Smithwick, a gifted storyteller who has written an acclaimed trilogy about steeplechase racing, has noted elsewhere, “Not for a moment did I imagine that one day I’d be pulling blankets off the faces of homeless men in Seattle, San Diego, Santa Fe, New York, Baltimore, Orlando. Or tapping on their shoulders and asking, ‘Is that you, Andrew?’”
Despite its hopeless moments and recurring despair, War’s Over, Come Home is, at its heart, a love story about a family’s resilient and at times, blind commitment to finding Andrew. The sightings, the close calls, his brief return home are inspiring, yet thus far confounding and fruitless. When does one stop looking?
War’s Over, Come Home will strike home with a wide range of readers, from families similarly afflicted by PTSD to policymakers at the Pentagon, from family counselors to sociologists, and most of all to general readers curious about an otherwise invisible world.

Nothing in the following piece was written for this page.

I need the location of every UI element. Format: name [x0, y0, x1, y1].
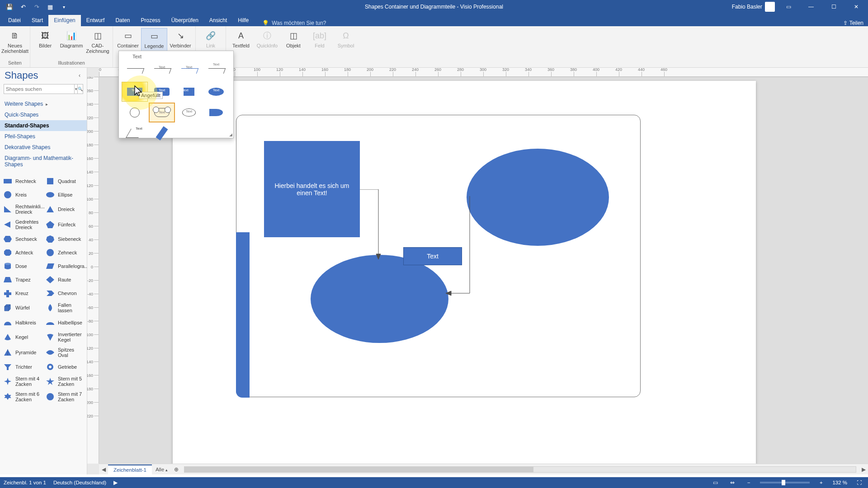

PATRICK SMITHWICK is the author of the acclaimed trilogy of memoirs, Racing My Father, Flying Change and Racing Time. He has won awards for newspaper features, short stories, and magazine pieces while working as a steeplechase jockey and exercise rider of Thoroughbred racehorses on East Coast tracks, and as a Chesapeake Bay waterman, newspaper reporter and English teacher.
Patrick holds a BA and an MLA from Johns Hopkins University, an MA from Hollins College, and an EfM (Education for Ministry) from the University of the South. The author met Ansley, his wife-to-be, forty-eight years ago at Hollins College.
Patrick and Ansley live on a farm in Monkton, Maryland, and are the parents of three children: Paddy, Andrew and Eliza.